Schick: Nachdem wir leider die Selbsthilfe-Fachtagung 2020 pandemiebedingt absagen mussten - erstmals überhaupt seit 15 Jahren -, konnten wir im Dezember 2021 unser Versprechen einhalten und wieder eine Tagung im Bundesverband durchführen. Das war sehr wichtig, denn so konnten wir deutlich machen: Auf die AOK als Partnerin der Selbsthilfe ist Verlass. Zwar war es aufgrund der Corona-Lage nicht möglich, sich persönlich in Berlin zu treffen, aber wir konnten ein virtuelles Live-Format anbieten. Wissenschaftlerinnen, Mediziner und rund 170 Selbsthilfeaktive diskutierten digital darüber, wie sich die Pandemie auf die Arbeit der Selbsthilfe ausgewirkt hat. Unter dem Motto "Selbsthilfe nach dem Corona-Lockdown - Upgrade auf ein neues Level" drehte sich alles um die zentrale Frage, welchen Wandel - digital, aber auch in Präsenz - die Corona-Pandemie in der Selbsthilfe ausgelöst hat.

Und wie hat sich die Pandemie auf die Selbsthilfe ausgewirkt?

Schick: Zunächst einmal konnten sich die Selbsthilfe-Gruppen nicht mehr wie üblich in Präsenz treffen oder nur eingeschränkt. Das war gerade für die Menschen schwer, die in der Selbsthilfe Halt und Schutz vor Vereinsamung finden. Außerdem gab es große Ängste und Unsicherheit vor allem bei chronisch kranken Menschen, die oftmals stärker durch das Corona-Virus gefährdet sind. Dementsprechend waren die Rückmeldungen: Von Schwierigkeiten, mit der Einsamkeit umzugehen, haben zum Beispiel Suchtkranke oder psychisch Kranke berichtet. Es gab auch Gruppen, die sich aufgelöst haben. Doch insgesamt hat die Selbsthilfe vor Ort und bundesweit sehr schnell reagiert und Lösungen gefunden. Man traf sich per Videokonferenz, richtete Telefonhotlines ein, gründete Chatgruppen über Messenger-Dienste. Gerade das Setzen auf digitale Formate hatte auch etwas Positives. So konnten beispielsweise neue Betroffene erreicht werden, die aufgrund mobiler Einschränkungen bisher nicht an Treffen teilnehmen konnten.

Welche Chancen bietet die Digitalisierung der Selbsthilfe?

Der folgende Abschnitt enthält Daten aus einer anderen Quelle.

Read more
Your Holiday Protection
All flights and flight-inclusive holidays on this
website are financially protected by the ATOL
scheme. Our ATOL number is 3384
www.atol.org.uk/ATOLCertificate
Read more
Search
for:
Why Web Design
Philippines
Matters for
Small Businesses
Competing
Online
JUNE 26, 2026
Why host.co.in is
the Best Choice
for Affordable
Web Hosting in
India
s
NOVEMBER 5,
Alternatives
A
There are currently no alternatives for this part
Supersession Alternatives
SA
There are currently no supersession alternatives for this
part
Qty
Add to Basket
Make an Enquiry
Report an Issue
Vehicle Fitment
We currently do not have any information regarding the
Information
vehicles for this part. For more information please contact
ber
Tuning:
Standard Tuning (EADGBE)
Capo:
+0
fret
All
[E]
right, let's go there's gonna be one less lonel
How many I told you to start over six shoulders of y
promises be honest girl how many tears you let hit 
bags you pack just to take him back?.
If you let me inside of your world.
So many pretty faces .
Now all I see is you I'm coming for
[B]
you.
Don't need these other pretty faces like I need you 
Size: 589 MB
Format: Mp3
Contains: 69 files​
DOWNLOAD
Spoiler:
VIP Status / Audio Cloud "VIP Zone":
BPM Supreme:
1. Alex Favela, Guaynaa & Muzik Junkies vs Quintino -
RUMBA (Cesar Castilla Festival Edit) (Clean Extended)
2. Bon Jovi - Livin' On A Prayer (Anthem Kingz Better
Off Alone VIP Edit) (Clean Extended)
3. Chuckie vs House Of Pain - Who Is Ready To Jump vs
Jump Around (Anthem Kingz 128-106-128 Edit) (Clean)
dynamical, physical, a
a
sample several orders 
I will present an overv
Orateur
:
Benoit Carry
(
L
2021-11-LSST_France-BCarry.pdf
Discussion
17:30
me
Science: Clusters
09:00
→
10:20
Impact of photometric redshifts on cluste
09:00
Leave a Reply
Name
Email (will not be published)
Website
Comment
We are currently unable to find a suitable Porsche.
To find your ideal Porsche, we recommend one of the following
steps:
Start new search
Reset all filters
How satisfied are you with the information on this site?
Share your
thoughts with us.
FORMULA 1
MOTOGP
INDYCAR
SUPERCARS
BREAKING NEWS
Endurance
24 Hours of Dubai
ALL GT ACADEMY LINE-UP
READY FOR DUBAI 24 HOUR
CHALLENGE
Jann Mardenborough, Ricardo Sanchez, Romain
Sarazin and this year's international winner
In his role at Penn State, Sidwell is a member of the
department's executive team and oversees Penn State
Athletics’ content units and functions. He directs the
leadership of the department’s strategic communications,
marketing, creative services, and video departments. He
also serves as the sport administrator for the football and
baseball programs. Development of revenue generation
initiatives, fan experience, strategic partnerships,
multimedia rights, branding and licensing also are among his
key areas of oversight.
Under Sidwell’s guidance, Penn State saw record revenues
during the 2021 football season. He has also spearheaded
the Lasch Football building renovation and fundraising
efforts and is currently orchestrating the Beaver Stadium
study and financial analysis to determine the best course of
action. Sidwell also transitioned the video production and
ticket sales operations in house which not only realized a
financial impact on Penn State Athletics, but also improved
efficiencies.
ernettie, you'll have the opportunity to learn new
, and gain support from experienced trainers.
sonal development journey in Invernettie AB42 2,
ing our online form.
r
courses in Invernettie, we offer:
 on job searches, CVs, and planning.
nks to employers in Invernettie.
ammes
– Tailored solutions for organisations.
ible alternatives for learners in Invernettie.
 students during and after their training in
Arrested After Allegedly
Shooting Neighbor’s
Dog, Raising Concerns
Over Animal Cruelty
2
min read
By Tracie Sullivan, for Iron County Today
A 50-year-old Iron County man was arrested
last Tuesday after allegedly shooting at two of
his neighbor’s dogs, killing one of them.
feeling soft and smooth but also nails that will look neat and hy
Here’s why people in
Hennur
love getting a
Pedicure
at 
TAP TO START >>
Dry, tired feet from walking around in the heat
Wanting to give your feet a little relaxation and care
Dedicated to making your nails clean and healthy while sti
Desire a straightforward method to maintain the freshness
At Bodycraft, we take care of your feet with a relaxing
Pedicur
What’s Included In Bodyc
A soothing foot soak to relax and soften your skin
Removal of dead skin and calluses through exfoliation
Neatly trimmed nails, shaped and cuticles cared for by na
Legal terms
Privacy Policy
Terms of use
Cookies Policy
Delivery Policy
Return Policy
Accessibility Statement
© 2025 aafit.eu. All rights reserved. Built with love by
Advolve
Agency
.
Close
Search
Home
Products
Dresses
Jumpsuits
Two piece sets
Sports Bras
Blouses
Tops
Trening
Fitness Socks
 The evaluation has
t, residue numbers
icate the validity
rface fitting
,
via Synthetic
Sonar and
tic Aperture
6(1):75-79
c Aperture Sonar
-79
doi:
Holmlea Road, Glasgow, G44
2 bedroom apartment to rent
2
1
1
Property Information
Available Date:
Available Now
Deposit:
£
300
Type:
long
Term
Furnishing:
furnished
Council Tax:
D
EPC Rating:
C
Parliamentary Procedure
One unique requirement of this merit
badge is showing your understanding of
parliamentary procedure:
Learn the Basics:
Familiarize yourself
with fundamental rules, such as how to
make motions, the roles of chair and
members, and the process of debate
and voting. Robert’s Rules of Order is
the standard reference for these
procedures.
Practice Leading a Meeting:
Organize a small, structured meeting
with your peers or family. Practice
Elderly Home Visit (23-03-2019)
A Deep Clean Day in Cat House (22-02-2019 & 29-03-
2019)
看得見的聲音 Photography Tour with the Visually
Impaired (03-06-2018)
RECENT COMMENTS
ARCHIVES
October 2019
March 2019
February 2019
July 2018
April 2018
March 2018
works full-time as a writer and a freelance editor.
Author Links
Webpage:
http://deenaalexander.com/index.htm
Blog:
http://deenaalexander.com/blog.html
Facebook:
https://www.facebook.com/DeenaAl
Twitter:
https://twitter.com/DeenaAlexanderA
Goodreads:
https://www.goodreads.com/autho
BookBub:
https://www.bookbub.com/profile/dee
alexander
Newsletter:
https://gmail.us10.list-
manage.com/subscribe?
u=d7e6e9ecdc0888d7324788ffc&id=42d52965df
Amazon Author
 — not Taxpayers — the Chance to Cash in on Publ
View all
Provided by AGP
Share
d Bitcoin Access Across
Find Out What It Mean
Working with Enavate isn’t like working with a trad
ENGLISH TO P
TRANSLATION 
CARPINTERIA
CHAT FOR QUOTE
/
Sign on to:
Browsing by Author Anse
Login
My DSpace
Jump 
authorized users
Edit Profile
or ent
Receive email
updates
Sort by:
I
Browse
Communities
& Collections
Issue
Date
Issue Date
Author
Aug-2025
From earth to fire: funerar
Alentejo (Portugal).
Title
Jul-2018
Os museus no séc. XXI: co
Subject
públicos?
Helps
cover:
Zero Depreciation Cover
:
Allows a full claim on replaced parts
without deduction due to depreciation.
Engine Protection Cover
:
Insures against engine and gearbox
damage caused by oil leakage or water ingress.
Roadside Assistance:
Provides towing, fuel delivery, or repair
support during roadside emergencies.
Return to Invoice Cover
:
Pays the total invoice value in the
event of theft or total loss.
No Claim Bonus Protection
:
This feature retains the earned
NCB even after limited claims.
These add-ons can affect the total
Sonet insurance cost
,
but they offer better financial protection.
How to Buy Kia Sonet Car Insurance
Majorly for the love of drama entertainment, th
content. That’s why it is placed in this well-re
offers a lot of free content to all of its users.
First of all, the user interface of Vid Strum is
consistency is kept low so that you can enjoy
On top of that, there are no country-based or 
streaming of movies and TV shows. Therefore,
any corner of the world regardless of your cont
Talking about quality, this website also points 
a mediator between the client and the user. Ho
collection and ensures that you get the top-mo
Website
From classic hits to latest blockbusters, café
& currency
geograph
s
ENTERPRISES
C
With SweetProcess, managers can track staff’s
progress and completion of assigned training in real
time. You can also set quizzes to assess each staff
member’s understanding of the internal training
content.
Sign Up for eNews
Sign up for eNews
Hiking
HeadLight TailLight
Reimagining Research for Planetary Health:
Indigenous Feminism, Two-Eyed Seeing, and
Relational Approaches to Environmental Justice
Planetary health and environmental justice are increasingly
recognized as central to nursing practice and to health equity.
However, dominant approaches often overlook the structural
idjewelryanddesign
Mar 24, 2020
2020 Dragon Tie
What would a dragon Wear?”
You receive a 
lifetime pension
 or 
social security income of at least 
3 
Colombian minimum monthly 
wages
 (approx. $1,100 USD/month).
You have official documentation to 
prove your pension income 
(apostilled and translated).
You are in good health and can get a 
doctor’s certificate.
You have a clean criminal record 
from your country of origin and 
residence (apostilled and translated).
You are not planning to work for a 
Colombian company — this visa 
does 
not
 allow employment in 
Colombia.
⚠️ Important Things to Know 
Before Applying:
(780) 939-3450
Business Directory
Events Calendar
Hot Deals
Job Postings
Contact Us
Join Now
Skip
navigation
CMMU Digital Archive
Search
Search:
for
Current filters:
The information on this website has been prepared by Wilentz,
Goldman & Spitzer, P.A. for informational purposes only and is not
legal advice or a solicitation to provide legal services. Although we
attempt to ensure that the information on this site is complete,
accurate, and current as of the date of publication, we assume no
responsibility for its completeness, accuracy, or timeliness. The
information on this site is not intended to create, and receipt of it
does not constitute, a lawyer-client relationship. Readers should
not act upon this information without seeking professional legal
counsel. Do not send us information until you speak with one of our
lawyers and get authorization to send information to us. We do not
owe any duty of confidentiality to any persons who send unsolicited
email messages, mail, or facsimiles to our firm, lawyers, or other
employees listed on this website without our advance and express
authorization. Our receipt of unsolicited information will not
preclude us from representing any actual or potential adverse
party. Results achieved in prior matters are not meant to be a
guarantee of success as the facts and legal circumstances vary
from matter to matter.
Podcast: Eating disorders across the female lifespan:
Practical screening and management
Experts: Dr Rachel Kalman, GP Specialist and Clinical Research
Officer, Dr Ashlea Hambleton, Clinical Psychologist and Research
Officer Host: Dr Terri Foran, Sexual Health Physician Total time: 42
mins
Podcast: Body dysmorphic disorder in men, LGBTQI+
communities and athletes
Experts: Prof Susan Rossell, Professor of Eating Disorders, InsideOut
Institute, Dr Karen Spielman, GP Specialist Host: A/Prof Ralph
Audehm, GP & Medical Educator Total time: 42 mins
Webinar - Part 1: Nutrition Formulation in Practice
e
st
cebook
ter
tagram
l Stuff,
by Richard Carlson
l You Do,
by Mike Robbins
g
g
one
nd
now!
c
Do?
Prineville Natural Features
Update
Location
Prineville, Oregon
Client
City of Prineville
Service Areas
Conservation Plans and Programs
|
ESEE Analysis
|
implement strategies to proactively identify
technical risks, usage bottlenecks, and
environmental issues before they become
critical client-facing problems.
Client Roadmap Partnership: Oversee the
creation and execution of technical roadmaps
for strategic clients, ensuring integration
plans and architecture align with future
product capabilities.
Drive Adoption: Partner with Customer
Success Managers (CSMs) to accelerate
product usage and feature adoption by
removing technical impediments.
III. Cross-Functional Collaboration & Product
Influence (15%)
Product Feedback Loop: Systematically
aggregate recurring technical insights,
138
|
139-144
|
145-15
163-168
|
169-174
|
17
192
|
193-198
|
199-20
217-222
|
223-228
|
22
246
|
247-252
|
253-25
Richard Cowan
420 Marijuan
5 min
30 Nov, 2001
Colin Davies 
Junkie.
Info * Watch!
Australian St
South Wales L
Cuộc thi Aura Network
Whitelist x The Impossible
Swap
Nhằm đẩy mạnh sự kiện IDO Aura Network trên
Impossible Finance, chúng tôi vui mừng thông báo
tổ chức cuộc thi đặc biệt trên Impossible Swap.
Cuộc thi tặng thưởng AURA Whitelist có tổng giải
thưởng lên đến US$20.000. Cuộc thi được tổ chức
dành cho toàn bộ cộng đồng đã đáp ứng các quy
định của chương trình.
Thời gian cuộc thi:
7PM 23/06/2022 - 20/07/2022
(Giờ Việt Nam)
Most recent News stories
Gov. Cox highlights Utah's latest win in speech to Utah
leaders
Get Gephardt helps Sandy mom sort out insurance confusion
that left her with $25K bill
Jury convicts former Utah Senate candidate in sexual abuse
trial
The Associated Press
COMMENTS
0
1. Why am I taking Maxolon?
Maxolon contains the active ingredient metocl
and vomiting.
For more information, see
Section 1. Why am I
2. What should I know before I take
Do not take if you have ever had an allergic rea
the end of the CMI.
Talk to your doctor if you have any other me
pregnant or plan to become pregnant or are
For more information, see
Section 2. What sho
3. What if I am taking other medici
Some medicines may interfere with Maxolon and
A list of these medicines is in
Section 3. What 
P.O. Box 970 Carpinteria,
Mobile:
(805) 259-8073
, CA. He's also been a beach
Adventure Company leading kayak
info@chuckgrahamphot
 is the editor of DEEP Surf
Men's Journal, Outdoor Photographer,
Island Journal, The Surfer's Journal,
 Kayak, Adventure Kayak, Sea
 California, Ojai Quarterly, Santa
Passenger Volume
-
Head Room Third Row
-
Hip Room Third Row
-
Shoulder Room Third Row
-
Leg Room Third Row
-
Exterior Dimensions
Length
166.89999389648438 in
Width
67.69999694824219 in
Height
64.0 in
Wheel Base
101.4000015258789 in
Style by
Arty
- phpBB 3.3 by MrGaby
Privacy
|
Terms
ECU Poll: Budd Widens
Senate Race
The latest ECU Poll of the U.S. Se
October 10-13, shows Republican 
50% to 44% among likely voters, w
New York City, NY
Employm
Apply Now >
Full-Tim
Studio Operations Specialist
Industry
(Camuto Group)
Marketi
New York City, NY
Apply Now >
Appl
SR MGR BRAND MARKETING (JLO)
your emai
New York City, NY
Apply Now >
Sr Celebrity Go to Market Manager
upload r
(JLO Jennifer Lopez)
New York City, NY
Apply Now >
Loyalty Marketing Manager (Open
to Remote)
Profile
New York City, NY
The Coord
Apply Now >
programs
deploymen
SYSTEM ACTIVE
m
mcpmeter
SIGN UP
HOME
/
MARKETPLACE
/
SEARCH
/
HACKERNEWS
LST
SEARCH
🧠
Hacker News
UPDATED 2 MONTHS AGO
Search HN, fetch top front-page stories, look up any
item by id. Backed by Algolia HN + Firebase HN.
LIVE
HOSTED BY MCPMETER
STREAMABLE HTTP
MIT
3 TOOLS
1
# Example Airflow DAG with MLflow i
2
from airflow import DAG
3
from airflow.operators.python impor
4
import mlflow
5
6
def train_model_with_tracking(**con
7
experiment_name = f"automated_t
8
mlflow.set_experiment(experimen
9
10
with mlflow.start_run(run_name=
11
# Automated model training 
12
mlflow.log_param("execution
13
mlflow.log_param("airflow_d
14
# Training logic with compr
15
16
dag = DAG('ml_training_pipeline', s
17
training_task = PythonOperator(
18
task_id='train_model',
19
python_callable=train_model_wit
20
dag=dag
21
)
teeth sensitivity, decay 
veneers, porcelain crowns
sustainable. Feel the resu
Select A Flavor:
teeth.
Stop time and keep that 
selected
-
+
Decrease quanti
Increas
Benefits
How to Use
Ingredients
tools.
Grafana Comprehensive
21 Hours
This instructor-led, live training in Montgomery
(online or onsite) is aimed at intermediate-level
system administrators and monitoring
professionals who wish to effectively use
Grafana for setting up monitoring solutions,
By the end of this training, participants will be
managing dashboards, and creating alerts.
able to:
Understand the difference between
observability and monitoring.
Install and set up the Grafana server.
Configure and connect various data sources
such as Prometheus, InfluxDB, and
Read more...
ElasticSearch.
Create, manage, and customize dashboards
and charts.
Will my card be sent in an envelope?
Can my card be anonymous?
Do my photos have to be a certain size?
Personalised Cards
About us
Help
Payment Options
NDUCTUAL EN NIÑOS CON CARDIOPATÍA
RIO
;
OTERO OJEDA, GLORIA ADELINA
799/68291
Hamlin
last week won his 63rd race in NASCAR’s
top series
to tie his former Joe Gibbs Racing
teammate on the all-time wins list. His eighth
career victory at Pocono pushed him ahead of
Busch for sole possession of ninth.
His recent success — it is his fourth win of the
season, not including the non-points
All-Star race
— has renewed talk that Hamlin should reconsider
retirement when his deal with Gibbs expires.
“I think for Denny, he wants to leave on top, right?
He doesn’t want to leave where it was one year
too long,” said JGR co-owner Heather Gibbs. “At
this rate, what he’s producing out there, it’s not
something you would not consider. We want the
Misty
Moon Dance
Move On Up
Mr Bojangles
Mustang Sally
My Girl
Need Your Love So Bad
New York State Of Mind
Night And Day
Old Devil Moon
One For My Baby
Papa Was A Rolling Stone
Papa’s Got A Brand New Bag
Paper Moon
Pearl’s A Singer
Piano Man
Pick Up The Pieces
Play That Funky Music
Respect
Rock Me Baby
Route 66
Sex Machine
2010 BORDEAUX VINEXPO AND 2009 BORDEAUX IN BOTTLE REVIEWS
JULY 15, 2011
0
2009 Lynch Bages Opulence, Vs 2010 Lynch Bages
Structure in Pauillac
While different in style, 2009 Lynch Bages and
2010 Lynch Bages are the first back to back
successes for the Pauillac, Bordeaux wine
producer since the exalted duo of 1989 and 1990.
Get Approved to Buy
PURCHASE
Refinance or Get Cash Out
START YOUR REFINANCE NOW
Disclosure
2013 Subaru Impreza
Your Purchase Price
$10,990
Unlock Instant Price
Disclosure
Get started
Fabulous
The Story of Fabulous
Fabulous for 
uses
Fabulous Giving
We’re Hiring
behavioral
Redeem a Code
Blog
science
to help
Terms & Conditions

Schick: Die Digitalisierung hat der Selbsthilfe einen großen Schub gegeben. Noch vor drei Jahren hätte niemand gedacht, dass es normal sein wird, wenn sich Selbsthilfegruppen online treffen, Seminare, Workshops oder Mitgliederversammlungen per Videokonferenzen stattfinden. Dadurch kamen neue Menschen hinzu, auch jüngere. Dass jedoch auch nach der Pandemie komplett auf Präsenz verzichtet wird oder die digitalen Angebote wieder eingestellt werden, denke ich nicht. Zur reinen Weitergabe von Informationen eignen sich die virtuellen und auch zeitsparenden Formate sehr. Hybrid-Veranstaltungen sind die Zukunft. Durch sie schafft die Selbsthilfe eine bessere Teilhabe für alle. Daher soll auch unsere Selbsthilfe-Fachtagung 2022 auf jeden Fall hybrid stattfinden.